Almost two years ago I began work in Washington State’s department of health. In my capacity as the agency’s school health manager I was determined to infuse young people as partners throughout my work. Already familiar with the machinations of state government because of my earlier work with the state’s education agency, I was fairly confident I could make some headway.

Within the first six months my longstanding co-conspirator in student involvement, Greg Williamson, and I had written youth engagement into our state’s strategic plan for Coordinated School Health. It wasn’t just another line about “listening to youth voice” either: instead we sought to fully engage youth as partners at the state and local levels as decision-makers, advocates and evaluators. Within a year we launched an ambitious effort to build a statewide Youth School Health Cadre comprised of students working in schools across the state focused on school health improvement. I secured additional funds from Action For Healthy Kids to support that work, and for the last several months Greg and I have been working diligently towards our goals. Working with partners we’ve encouraged a state advocacy organization to write youth engagement into their plans; advocated for our state’s school health conference to make youth engagement the main conference theme, and; worked with allies within our agencies to support their efforts to engage youth, as well.

Engaging in systems change is complex work. Under the tutelage of Giselle Martin-Kneip and Jaimie Cloud, I learned that we should aim to influence a variety of complex components in school improvement. Curricular improvement, professional development, and educational leadership are all areas of transformation at work on the local building level. Through my work with SoundOut I discovered the levers of classroom management and formal school improvement work were important in engaging students as partners in school change. Starting my job in public health, I was determined to learn about state legislation and policy-making, and discover the effectiveness of those levers. Now I’m preparing to enter my second session as the senior policy analyst for the agency, as well as continuing the school year with our Students Taking Charge program.

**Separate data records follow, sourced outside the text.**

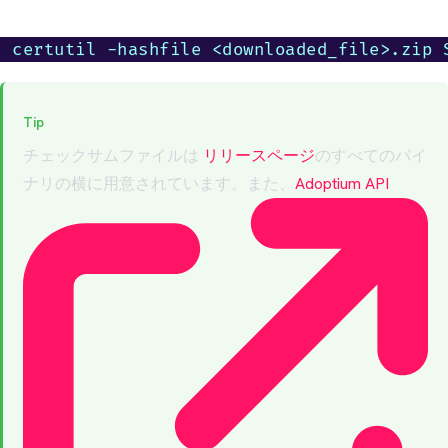
certutil -hashfile <downloaded_file>.zip 
Tip
チェックサムファイルは
リリースページ
のすべてのバイ
ナリの横に用意されています。また、
Adoptium API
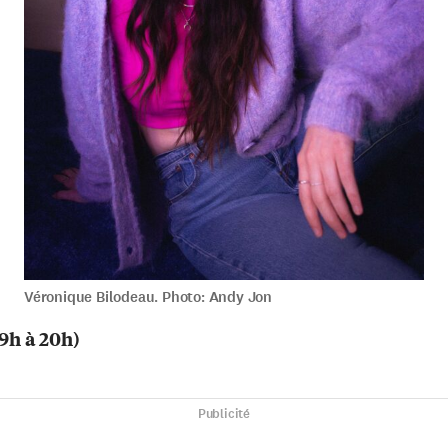
Véronique Bilodeau. Photo: Andy Jon
19h à 20h)
Publicité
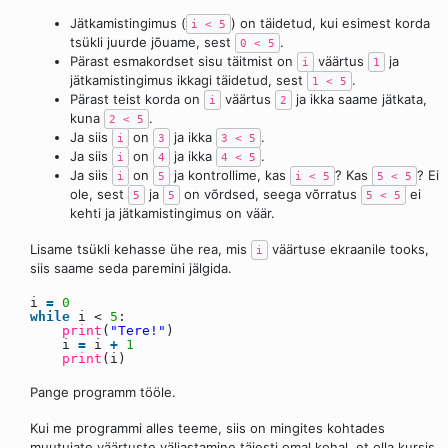
Jätkamistingimus (
) on täidetud, kui esimest korda
i < 5
tsükli juurde jõuame, sest
.
0 < 5
Pärast esmakordset sisu täitmist on
väärtus
ja
i
1
jätkamistingimus ikkagi täidetud, sest
.
1 < 5
Pärast teist korda on
väärtus
ja ikka saame jätkata,
i
2
kuna
.
2 < 5
Ja siis
on
ja ikka
.
i
3
3 < 5
Ja siis
on
ja ikka
.
i
4
4 < 5
Ja siis
on
ja kontrollime, kas
? Kas
? Ei
i
5
i < 5
5 < 5
ole, sest
ja
on võrdsed, seega võrratus
ei
5
5
5 < 5
kehti ja jätkamistingimus on väär.
Lisame tsükli kehasse ühe rea, mis
väärtuse ekraanile tooks,
i
siis saame seda paremini jälgida.
i
=
0
while
i <
5
:
print
(
"Tere!"
)
i
=
i
+
1
print
(i)
Pange programm tööle.
Kui me programmi alles teeme, siis on mingites kohtades
muutujate väärtuste väljastamine täiesti omal kohal, et olla kursis,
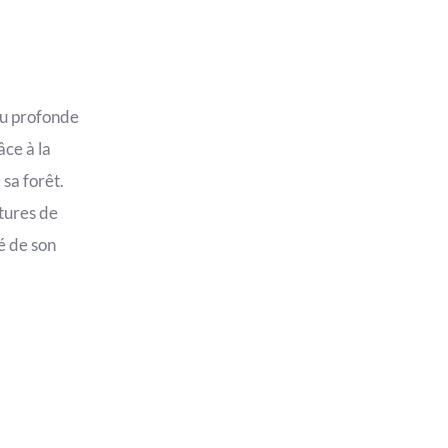
au profonde
âce à la
 sa forêt.
ctures de
é de son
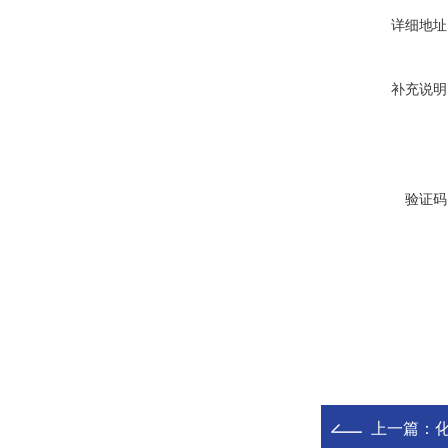
详细地址
补充说明
验证码
上一篇：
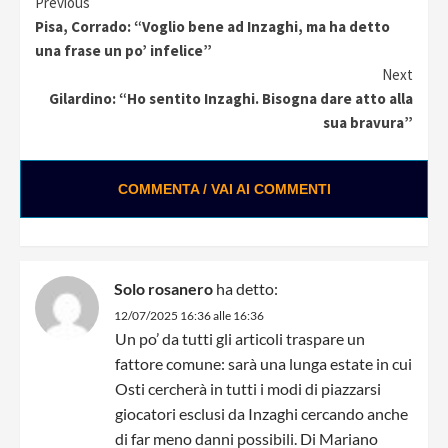
Continue
Previous
Pisa, Corrado: “Voglio bene ad Inzaghi, ma ha detto
Reading
una frase un po’ infelice”
Next
Gilardino: “Ho sentito Inzaghi. Bisogna dare atto alla
sua bravura”
COMMENTA / VAI AI COMMENTI
Solo rosanero
ha detto:
12/07/2025 16:36 alle 16:36
Un po’ da tutti gli articoli traspare un
fattore comune: sarà una lunga estate in cui
Osti cercherà in tutti i modi di piazzarsi
giocatori esclusi da Inzaghi cercando anche
di far meno danni possibili. Di Mariano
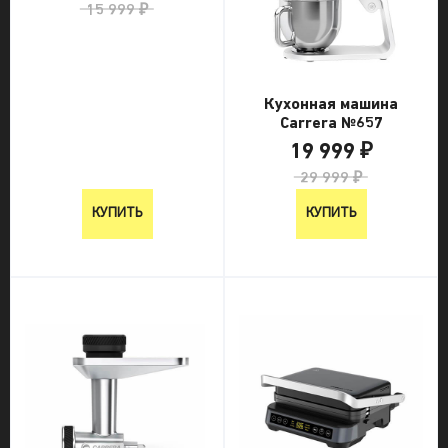
15 999 ₽
Кухонная машина
Carrera №657
19 999 ₽
29 999 ₽
КУПИТЬ
КУПИТЬ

With all of this work underway, I can confidently say that because of working with partners and allies like Greg, I have actually fostered systems change in our state’s schools and public health field. However, I’m faced with a question of effectiveness: just because we’ve brought youth into the system, does that mean the system will sustain youth engagement? Does that mean youth engagement will be effective? Does that mean that the system has the capacity to continuously and successfully promote the deepened integration of youth throughout society?

These are questions I grapple with tonight.